Route Briefing: Amsterdam to Panama City
Flying from Amsterdam to Panama City is one of those routes that genuinely rewards the effort. Yes, it's a 13-and-a-half-hour journey with a stop, but what waits on the other end is a city unlike anything else in Central America — a place where gleaming skyscrapers rise alongside colonial ruins, and one of the greatest feats of human engineering sits just minutes from the city centre.
Copa Airlines, KLM, and Iberia all serve this route year-round, and Copa frequently offers the sharpest fares, routing through their hub in Panama City itself. If you can lock in a roundtrip under $600, you're doing well — standard fares creep above $900, so timing matters. Book two to four months ahead and you'll have the best shot at those lower prices. Peak demand hits in December and January, when the dry season draws visitors from across Europe, and again in July and August during the European summer holidays. If flexibility is on your side, travelling in the shoulder months around those windows can mean quieter streets and more breathing room in your budget.

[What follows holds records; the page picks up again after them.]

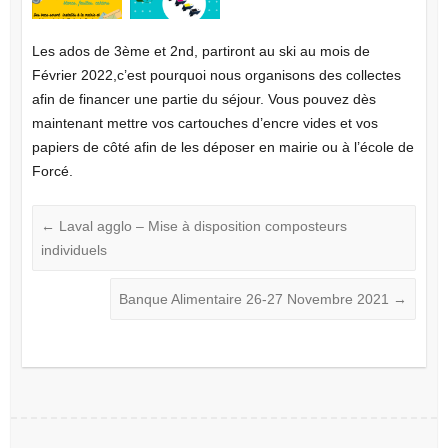
Les ados de 3ème et 2nd, partiront au ski au mois de
Février 2022,c’est pourquoi nous organisons des collectes
afin de financer une partie du séjour. Vous pouvez dès
maintenant mettre vos cartouches d’encre vides et vos
papiers de côté afin de les déposer en mairie ou à l’école de
Forcé.
←
Laval agglo – Mise à disposition composteurs
individuels
Banque Alimentaire 26-27 Novembre 2021
→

Panama City's Tocumen International Airport is well-connected to the city, and taxis and app-based ride services are readily available at arrivals — it's a straightforward transfer into the urban centre. Once you're there, the contrast hits you immediately. Casco Viejo, the old quarter, is a UNESCO-listed neighbourhood of crumbling Spanish colonial architecture, colourful facades, and rooftop bars with views across the bay. It's the kind of place you wander into for an hour and emerge from three hours later, slightly sunburned and very happy.

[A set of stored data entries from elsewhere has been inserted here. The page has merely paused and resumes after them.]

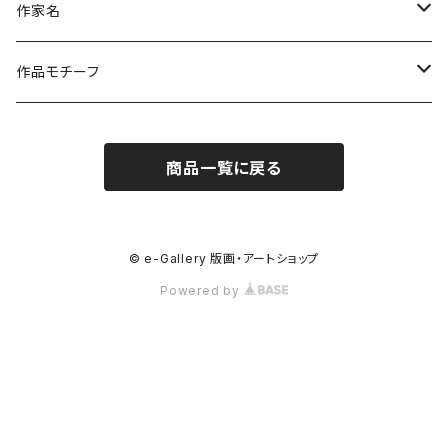
作家名
杉山 修 （木版画）
作品モチーフ
橋本広喜 （シルクスクリーン）
風景画（日本）
商品一覧に戻る
小沼隆一郎（リトグラフ）
風景画（福島）
Artshow Museum
風景画（海外）
© e-Gallery 版画・アートショップ
Powered by
川上典子 (木版画)
風景（川・渓・滝）
御囲 章（木版画）
日本の山
八木文子（銅版、リト、鉛筆）
海外の山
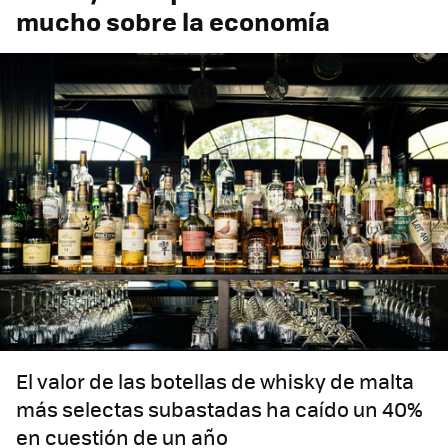
mucho sobre la economía
El valor de las botellas de whisky de malta
más selectas subastadas ha caído un 40%
en cuestión de un año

Then there's the Panama Canal — specifically the Miraflores Locks, where you can watch enormous container ships navigate one of the world's most audacious infrastructure projects. It's genuinely jaw-dropping, even if you think you're not the type to get excited about engineering. The Biomuseo, designed by Frank Gehry, tells the story of how the isthmus of Panama transformed global biodiversity, and it's worth a half-day of anyone's time.

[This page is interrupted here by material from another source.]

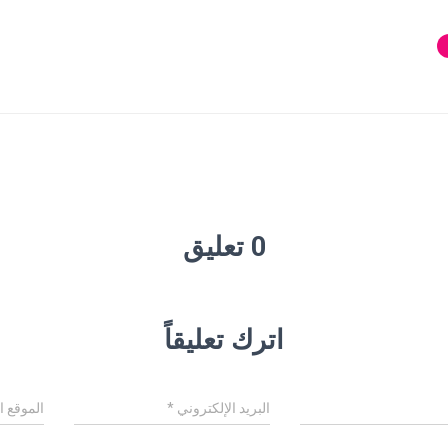
0 تعليق
اترك تعليقاً
البريد الإلكتروني
*
الموقع ا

The food scene leans heavily on fresh seafood, with ceviche being the dish to seek out repeatedly. The local cuisine blends Caribbean, Spanish, and Indigenous influences in ways that feel distinctly Panamanian rather than derivative.
One practical tip worth knowing: Panama uses the US dollar as its currency, which removes any exchange rate anxiety for European travellers and makes budgeting refreshingly simple from the moment you land.